What was built as a fairly simple, wooden structure was made much grander with the addition of a waiting room for gentlemen and an enlarged station master’s office.
A new kitchen, third-class waiting room and bigger parcel office were built, and the exterior woodwork was repainted with cast iron thistles added to the roof ridges.
But the jewel in the crown was the new Royal waiting room for Queen Victoria and her family.
The room was designed in the style of the “16th-Century English renaissance” with polished yellow pine panelling and polished pilasters of dark wood.
Decorative details included plaster friezes, Tudor ceiling roses, a tapestry wall covering, a thick Persian rug – and the windows featured monograms.
Queen Victoria was reported in the Press and Journal to be “pleased to express her satisfaction” with the improvements.
Over the years, most of Europe’s royalty passed through Ballater Station en route to Balmoral – including Russia’s Tsar Nicholas II in 1896 – and a host of British prime ministers.
And the station was at the centre of a scandal in 1936 when King Edward VIII was meant to open the new Aberdeen Royal Infirmary.
He claimed to be in mourning, but the truth was he was meeting his mistress Wallace Simpson off the train at Ballater instead.
End of the line for Ballater Station
But even its royal status didn’t make Ballater Station immune to the brutal Beeching Report.
On January 31 1966, it was announced that all passenger trains on the Royal Deeside line were to be withdrawn, with services ceasing on February 28.
The closure of the royal line made the front page of the P&J and even made headlines down in England, because it was so synonymous with The Queen.
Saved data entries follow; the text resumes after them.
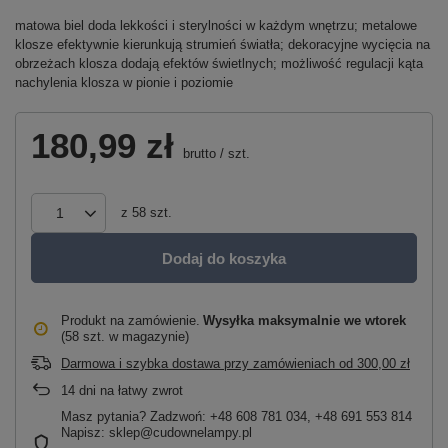
matowa biel doda lekkości i sterylności w każdym wnętrzu; metalowe
klosze efektywnie kierunkują strumień światła; dekoracyjne wycięcia na
obrzeżach klosza dodają efektów świetlnych; możliwość regulacji kąta
nachylenia klosza w pionie i poziomie
180,99 zł
brutto
/
szt.
z
58
szt.
Dodaj do koszyka
Produkt na zamówienie
Wysyłka maksymalnie
we wtorek
(58 szt. w magazynie)
Darmowa i szybka dostawa przy zamówieniach
od
300,00 zł
14
dni na łatwy zwrot
Masz pytania? Zadzwoń: +48 608 781 034, +48 691 553 814
Napisz: sklep@cudownelampy.pl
The final train was jam-packed with railway enthusiasts and wistful locals seeking a trip down memory lane.
Service 2B, the last train to pull out of Aberdeen Joint Station to Deeside, was remarked to be busier than an Aberdeen holiday.
Meanwhile, the queues at Ballater were “unheard of”; the final train to pull out of the burgh had five carriages rather than the usual two and staff quipped “half of Deeside appeared to be on it”.
A huge crowd gave it a send-off and stationmaster Mr Stewart “sent it on its way with a peal from the famous station handbell”.
The bell was 100 years old – as old as the station itself.
It was a particularly poignant journey for Ballater woman Mary Ann Michie – her father had driven the first train on the new line in 1866.
Station rose from the ashes
After the closure of the line, the station sat empty for a number of years before ambitious plans were announced to redevelop the 10-acre site.
In 1975, Ballater Town Council negotiated with British Rail to buy the former station for £42,000 and set about dreaming up proposals to turn it into a community facility.
Initially plans mooted included demolishing the building to make way for a leisure centre, hotel, craft village and shops.
But British Rail was anxious the “priceless examples” of Victorian heritage – including Queen Victoria’s toilet seat – were preserved for posterity.
The multi-million-pound plans fell by the wayside and the station was later turned into a visitor centre with a replica of the royal carriage.
But disaster struck on May 12 2015 when an electrical fault sparked a devastating inferno at the Old Royal Station.
More than 50 firefighters tackled the blaze at its height and much of the old building was destroyed.
Feared lost forever, Aberdeenshire Council embarked on the seemingly impossible task of bringing the historic building back from the brink.
The restored station reopened in 2018, meticulously rebuilt, and has since won heritage awards.
And now the station’s original totem sign will be going under the hammer at a specialist railwayana auction on November 12 along with the original signs from the former stations at Aviemore, Falkirk, Insch, Kittybrewster, Kingussie and Montrose.
With a starting price of £2000, perhaps someone with deep pockets will fork out to buy the sign and have it returned to its rightful home in Deeside.